The February vacancy rate survey saw the number of properties for rent in inner suburbs drop by 0.3 per cent, to 1.5 per cent.
“The falls have been most dramatic in the inner suburbs, hitting two-year lows,” REINSW president Malcolm Gunning said.
“The wider picture for Sydney highlights the need for investors to be encouraged to continue purchasing residential property.”
Overall vacancy rates fell by 0.2 per cent to 1.7 per cent, with middle suburbs dropping by 0.3 per cent to 2.0 per cent, and the outer suburbs down 0.1 per cent to 1.6 per cent.
“There is not enough stock available and this combined with the future threat of interest rate increases will see rises in rental prices,” Mr Gunning said.
However, recent development approvals could be an answer to the ever-tightening grip in the inner city.
Two large sites in Leichhardt will be turned into hundreds of houses, apartments and units, boosting the amount of available housing stock in this area of Sydney.
As a result, investors and homebuyers could see an improved level of affordability while being provided with a wide range of housing options to suit different needs and budgets.

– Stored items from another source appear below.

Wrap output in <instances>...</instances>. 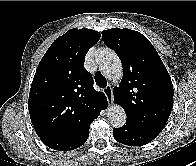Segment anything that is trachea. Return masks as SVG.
<instances>
[{
    "mask_svg": "<svg viewBox=\"0 0 196 166\" xmlns=\"http://www.w3.org/2000/svg\"><path fill=\"white\" fill-rule=\"evenodd\" d=\"M94 78L99 87L104 88L107 85L105 77L100 72H97Z\"/></svg>",
    "mask_w": 196,
    "mask_h": 166,
    "instance_id": "obj_1",
    "label": "trachea"
}]
</instances>
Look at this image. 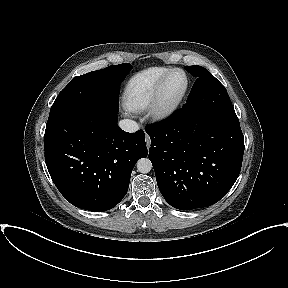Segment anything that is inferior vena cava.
I'll return each instance as SVG.
<instances>
[{"label":"inferior vena cava","mask_w":288,"mask_h":288,"mask_svg":"<svg viewBox=\"0 0 288 288\" xmlns=\"http://www.w3.org/2000/svg\"><path fill=\"white\" fill-rule=\"evenodd\" d=\"M119 126L122 130L126 132H136L139 130V125L137 122L130 119H123L119 121Z\"/></svg>","instance_id":"1"}]
</instances>
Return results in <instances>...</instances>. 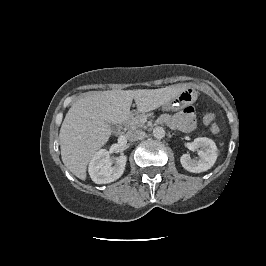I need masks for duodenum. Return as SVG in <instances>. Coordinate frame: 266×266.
Instances as JSON below:
<instances>
[{
	"mask_svg": "<svg viewBox=\"0 0 266 266\" xmlns=\"http://www.w3.org/2000/svg\"><path fill=\"white\" fill-rule=\"evenodd\" d=\"M116 131H117L118 134H122V133H123V131H124V125H123V123H120V124L117 126Z\"/></svg>",
	"mask_w": 266,
	"mask_h": 266,
	"instance_id": "410a0bca",
	"label": "duodenum"
}]
</instances>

Planning and Infrastructure deputy director general Stephen McIntyre also said approximately 13 of these units will be dedicated to affordable housing, giving lower income earners an opportunity to live in a thriving area with good amenities.
"A number of the buildings at the site are in poor condition and in a state of disrepair, while some are also vacant. The site revitalisation will benefit not only those who eventually live and work there, but the surrounding neighbourhood too,” he said.